I have been reviewing the below link which shows the maximum GRID boards per server.
I am searching more information on these limits. Are there technical issues with exceeding these limits? If so, what are the technical issues encountered? Or, are these simply numbers that NVIDIA has not certified beyond yet? Would NVIDIA deny technical support if these limits are exceeded?
Thanks so much!
The numbers posted are based on tested limits. These tested limits are definitely related to the technical limitations of each hardware platform.
Each GRID card consumes a huge amount of power relative to other components in a server and also generates a significant amount of heat. The considerations at play here are can the power supplies provide enough power for these cards at full load and can the chassis the cards are installed in properly dissipate the heat generated by the cards.
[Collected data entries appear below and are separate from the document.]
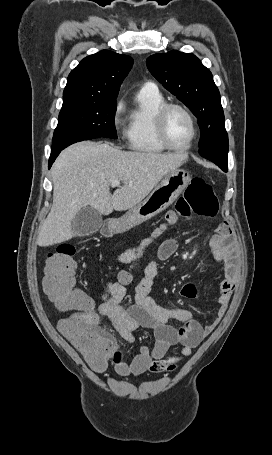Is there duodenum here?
<instances>
[{"mask_svg":"<svg viewBox=\"0 0 272 455\" xmlns=\"http://www.w3.org/2000/svg\"><path fill=\"white\" fill-rule=\"evenodd\" d=\"M103 233L105 235H111L113 233V226L112 224H106L103 228Z\"/></svg>","mask_w":272,"mask_h":455,"instance_id":"obj_1","label":"duodenum"}]
</instances>
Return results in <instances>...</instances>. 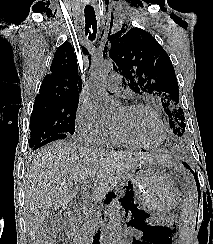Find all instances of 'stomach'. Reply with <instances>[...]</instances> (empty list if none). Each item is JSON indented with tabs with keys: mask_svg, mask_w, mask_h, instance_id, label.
I'll return each instance as SVG.
<instances>
[{
	"mask_svg": "<svg viewBox=\"0 0 213 244\" xmlns=\"http://www.w3.org/2000/svg\"><path fill=\"white\" fill-rule=\"evenodd\" d=\"M125 178L152 215H166L178 203L177 184L155 164L135 167Z\"/></svg>",
	"mask_w": 213,
	"mask_h": 244,
	"instance_id": "1",
	"label": "stomach"
}]
</instances>
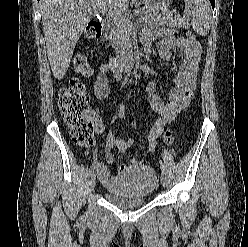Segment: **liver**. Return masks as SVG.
<instances>
[{"mask_svg": "<svg viewBox=\"0 0 248 247\" xmlns=\"http://www.w3.org/2000/svg\"><path fill=\"white\" fill-rule=\"evenodd\" d=\"M129 0H41L46 49L56 79L66 74L76 43L91 15L123 12Z\"/></svg>", "mask_w": 248, "mask_h": 247, "instance_id": "obj_1", "label": "liver"}]
</instances>
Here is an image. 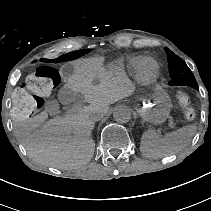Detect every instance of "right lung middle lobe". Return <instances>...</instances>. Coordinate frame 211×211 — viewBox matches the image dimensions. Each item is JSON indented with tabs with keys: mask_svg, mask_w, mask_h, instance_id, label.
<instances>
[{
	"mask_svg": "<svg viewBox=\"0 0 211 211\" xmlns=\"http://www.w3.org/2000/svg\"><path fill=\"white\" fill-rule=\"evenodd\" d=\"M90 52L89 49H84V50H78V51H74V52H70L67 54H64L56 59L53 60V62H63V61H68V60H73V59H77L81 56H83L84 54Z\"/></svg>",
	"mask_w": 211,
	"mask_h": 211,
	"instance_id": "right-lung-middle-lobe-1",
	"label": "right lung middle lobe"
}]
</instances>
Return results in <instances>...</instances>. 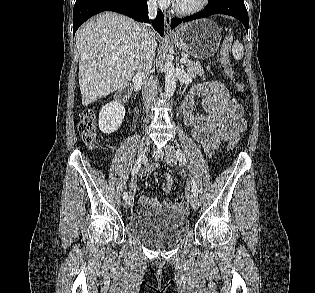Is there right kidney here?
I'll return each mask as SVG.
<instances>
[{
  "mask_svg": "<svg viewBox=\"0 0 315 293\" xmlns=\"http://www.w3.org/2000/svg\"><path fill=\"white\" fill-rule=\"evenodd\" d=\"M125 116V108L117 101L104 105L99 113V129L104 134H111L118 130Z\"/></svg>",
  "mask_w": 315,
  "mask_h": 293,
  "instance_id": "obj_1",
  "label": "right kidney"
}]
</instances>
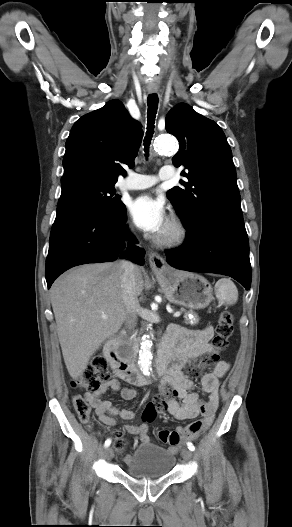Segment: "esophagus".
<instances>
[{"label": "esophagus", "mask_w": 292, "mask_h": 527, "mask_svg": "<svg viewBox=\"0 0 292 527\" xmlns=\"http://www.w3.org/2000/svg\"><path fill=\"white\" fill-rule=\"evenodd\" d=\"M149 93H153L150 91ZM149 265L154 272H162L167 268L165 259L158 253L150 251L148 254Z\"/></svg>", "instance_id": "1"}]
</instances>
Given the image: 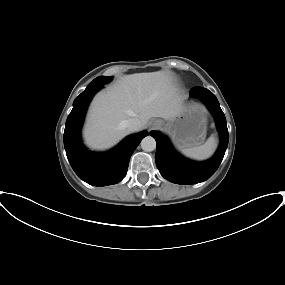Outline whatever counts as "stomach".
<instances>
[{
    "label": "stomach",
    "mask_w": 285,
    "mask_h": 285,
    "mask_svg": "<svg viewBox=\"0 0 285 285\" xmlns=\"http://www.w3.org/2000/svg\"><path fill=\"white\" fill-rule=\"evenodd\" d=\"M206 115L205 108L195 104L166 120L163 128L178 148L198 146L206 136Z\"/></svg>",
    "instance_id": "0dacf381"
}]
</instances>
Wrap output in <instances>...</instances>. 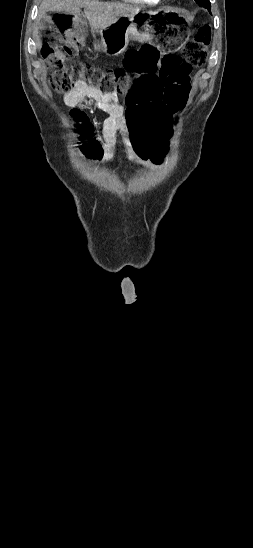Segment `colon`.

I would NOT recommend exceeding the posted guidelines. It’s possible that you could get the cards to work but you risk causing significant damage to the server or the cards if you experience a failure, especially with heat dissipation.
Good answer, Mike! Thank you!
In addition to Mike’s observations, you’ll also find limits in the SBIOS on the server mainboard which in addition cooling, space and power will also restricts the card count. This is one reason why sometimes you’ll see a chassis that can take 3 x K2’s but only 2 x K1’s due to what can be addressed.
FYI the certification process is done jointly with the OEM’s who select which servers to certify and then work through the process.